August 27, 2016
Out There :: Bright Lights, Big Lilies
Roberto Friedman READ TIME: 3 MIN.
Novelist Tama Janowitz was the "it girl" of 1980s American popular fiction. Along with Bret Easton Ellis and Jay McInerney she was tabloid fodder, a "brat-pack lit" sensation, running with Andy Warhol and his crowd, seen at trendy art openings. By now she's published 10 books, but the only one of them Out There ever read was the one that made her name, "Slaves of New York." That novel of decadent urban life was made into a film by no less a blue-chip art-film team than Merchant /Ivory. Soon afterward she began her slow descent into the twilight of semi-obscurity.
This month she's published "Scream - A Memoir of Glamour and Dysfunction" (Dey St.), in which we learn what she got up to after leaving the big-city bright lights of NYC for the slower life of an upstate New York hamlet. It's an odd memoir, to be sure. For one thing, the overriding authorial tone is misanthropy. "Try as I might, for me, other human beings are a blend of pit vipers, chimpanzees, and ants, a virtually indistinguishable mass of killer shit-pickers, sniffing their fingers and raping." Tama, tell us how you really feel.
Members of Janowitz's inner circles, family and friends, aren't spared her gelid eye. "I don't know why Tolstoy said 'All happy families are alike.' First of all, he couldn't have spent much time with any family or he would have found out that there is no such thing as a happy family. I have met happy families, and after a few minutes one of them takes you off to one side to explain the real truth."
But to her credit, Janowitz doesn't let herself off the hook, either. "I was used to other people's anger. There are some people on this planet who irritate others. It wasn't intentional, but I was one of them." The net result is that reading this hilarious but unsettling memoir, you feel you're getting only one side of the story. We can only begin to imagine the effect Tama is having on the people she's describing. To be fair, she seems a real piece of work.
Water Music
Mad Enchantment - Claude Monet and the Painting of the Water Lilies by Ross King (Bloomsbury) is a new book dedicated to the great French artist who, in his 70s, embarked upon an ambitious and artistically radical mission: to render the world of colorful water lilies suspended in his pond in Giverny.
Monet was already a greatly revered figure in France, mostly associated with his paintings of rural landscapes and seascapes ("Rodin , seeing the ocean along the Brittany coast for the first time, exclaimed, 'Oh, how beautiful - it's a Monet!"). But the water lily paintings were something entirely new, not just for their color, scale and sensuality, but because they verged on total abstraction. King observes: "Landscape painting had been turned on its head. There was no firm mooring for the viewer, only a vertiginous gaze into what [critic Louis ] Gillet called 'a mirror without a frame' - a mirror that offered an inverted view of the world and the half-hidden depths beneath. The only solid forms left were the blurry clusters of water lilies with their bright pinpricks of color. No one had ever painted this way before." This book is an insightful look at the long gestation of these seminal works of modern art. Among other impediments to their realization was the advent of WWI. Giverny, with its idyllic gardens and watery tableaux, was not that far from the carnage and destruction of that conflagration's Western front.
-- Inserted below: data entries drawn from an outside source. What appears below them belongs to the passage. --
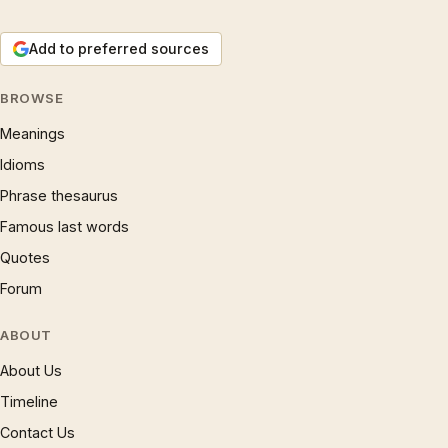
Add to preferred sources
BROWSE
Meanings
Idioms
Phrase thesaurus
Famous last words
Quotes
Forum
ABOUT
About Us
Timeline
Contact Us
Reports of Monet's failing health were greatly exaggerated. One critic wrote that the artist suffered from fatigue and neurasthenia. "Neurasthenia was a malady more usually associated with women, Jews, male weaklings, homosexuals, and the morally debauched." Sounds like our kind of party, where can we sign up?
There are pages of color plates, important in an art book, and an appendix indicating where you can see a water lily painting in museums around the world, including at the Metropolitan Museum of Art and MoMA. The Fine Arts Museums of San Francisco have one in their collection, a Nympheas from 1914-17. Reading Mad Enchantment made us want to see these canvases in their flowery flesh.